As Cutter and his father embraced, top to toe, in a bear hug of epic proportions.

“You scared me half to death, son. You led your brothers into that.”

“I brought ’em back.”

His brothers.

And then Geoff was embracing Nash next, just as fiercely as he’d embraced Cutter. “I’m Geoff,” he said gruffly and tightened his hold. “And you’re Jackson. Good to see you, son.
Good
to meet you.”

Hell of a homecoming.

“Better?” Eli asked quietly.

“Yeah. I—sorry.” She felt thoroughly battered by the evening’s events. “I get it now,” she told him raggedly. “Steam. I know all about blowing off steam.”
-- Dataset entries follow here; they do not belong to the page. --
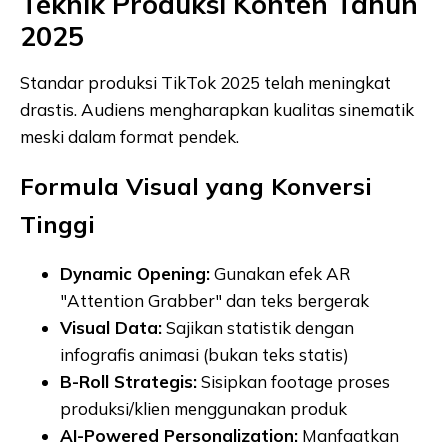
Teknik Produksi Konten Tahun
2025
Standar produksi TikTok 2025 telah meningkat
drastis. Audiens mengharapkan kualitas sinematik
meski dalam format pendek.
Formula Visual yang Konversi
Tinggi
Dynamic Opening:
Gunakan efek AR
"Attention Grabber" dan teks bergerak
Visual Data:
Sajikan statistik dengan
infografis animasi (bukan teks statis)
B-Roll Strategis:
Sisipkan footage proses
produksi/klien menggunakan produk
AI-Powered Personalization:
Manfaatkan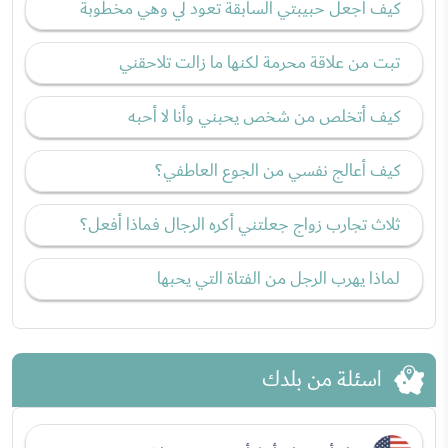
كيف اجعل حبيبتي السابقة تعود لي وهي مخطوبة
تبت من علاقة محرمة لكنها ما زالت تلاحقني
كيف أتخلص من شخص يحبني وأنا لا أحبه
كيف أعالج نفسي من الجوع العاطفي؟
ثلاث تجارب زواج جعلتني أكره الرجال فماذا أفعل؟
لماذا يهرب الرجل من الفتاة التي يحبها
اسئلة من بلدك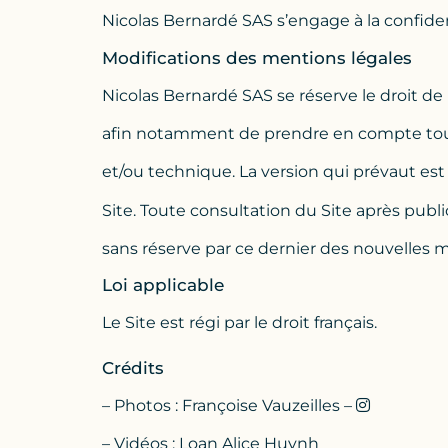
Nicolas Bernardé SAS s’engage à la confiden
Modifications des mentions légales
Nicolas Bernardé SAS se réserve le droit de
afin notamment de prendre en compte toute é
et/ou technique. La version qui prévaut est 
Site. Toute consultation du Site après pub
sans réserve par ce dernier des nouvelles m
Loi applicable
Le Site est régi par le droit français.
Crédits
– Photos : Françoise Vauzeilles –
– Vidéos : Loan Alice Huynh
“I know you have a lot of questions for me, son,” Geoff said as he pulled out of the hug but kept his hands on Nash’s shoulders. “I need you to know that my answers aren’t going to be pretty. They’re not going to bathe me or your mother in a good light. But know this: I wish I could have helped her more. I wish I’d known how to. She broke my heart with her self-destructive ways, and then she broke it all over again by not telling me about you. I wish I’d known. Those aren’t just empty words, son.
I wish I’d known
. I would have come for you. I wouldn’t have let you down.”